_Your task_
All lines of the material that contain "Молодого" must be copied out.

_Data shown_
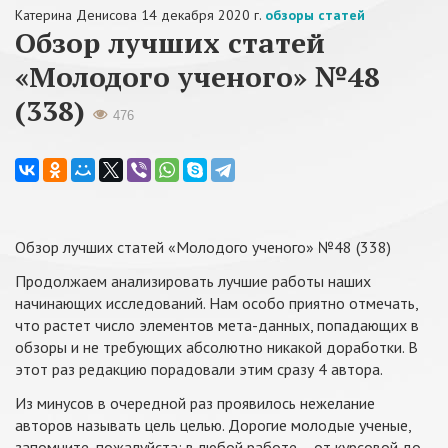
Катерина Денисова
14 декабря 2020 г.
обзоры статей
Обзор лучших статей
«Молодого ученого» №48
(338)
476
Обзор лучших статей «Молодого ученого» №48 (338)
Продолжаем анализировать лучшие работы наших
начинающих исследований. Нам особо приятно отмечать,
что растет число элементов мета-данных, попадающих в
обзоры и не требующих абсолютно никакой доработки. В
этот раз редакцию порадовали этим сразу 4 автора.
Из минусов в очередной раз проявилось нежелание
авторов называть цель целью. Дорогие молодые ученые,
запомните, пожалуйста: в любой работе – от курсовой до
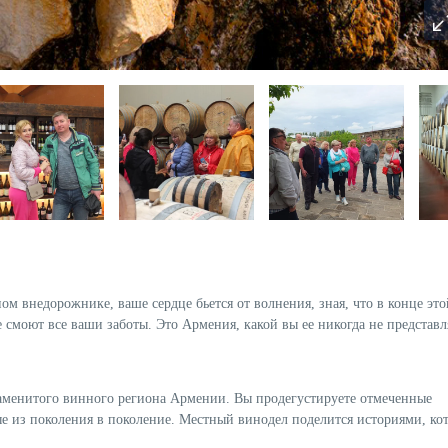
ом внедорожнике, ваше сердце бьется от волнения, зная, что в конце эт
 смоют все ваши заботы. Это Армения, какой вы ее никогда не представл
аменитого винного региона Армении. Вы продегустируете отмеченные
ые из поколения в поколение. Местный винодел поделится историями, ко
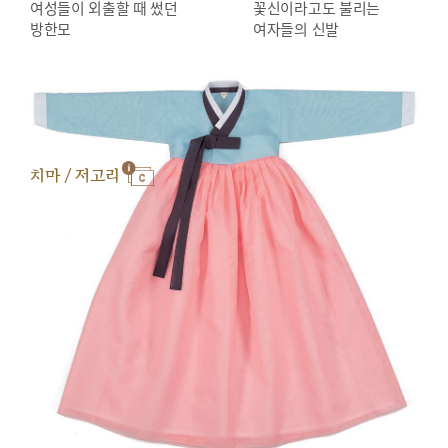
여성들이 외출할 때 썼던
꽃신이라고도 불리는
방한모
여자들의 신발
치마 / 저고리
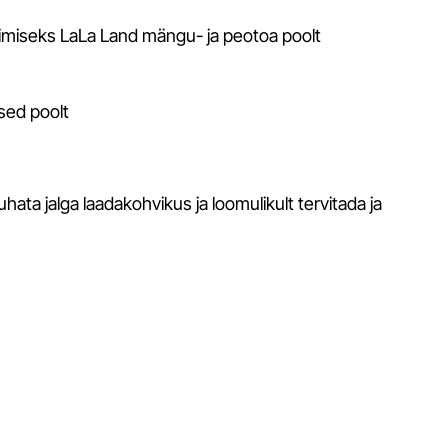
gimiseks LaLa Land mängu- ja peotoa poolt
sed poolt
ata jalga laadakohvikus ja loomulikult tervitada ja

_Answer below_
«Молодого ученого» №48
Обзор лучших статей «Молодого ученого» №48 (338)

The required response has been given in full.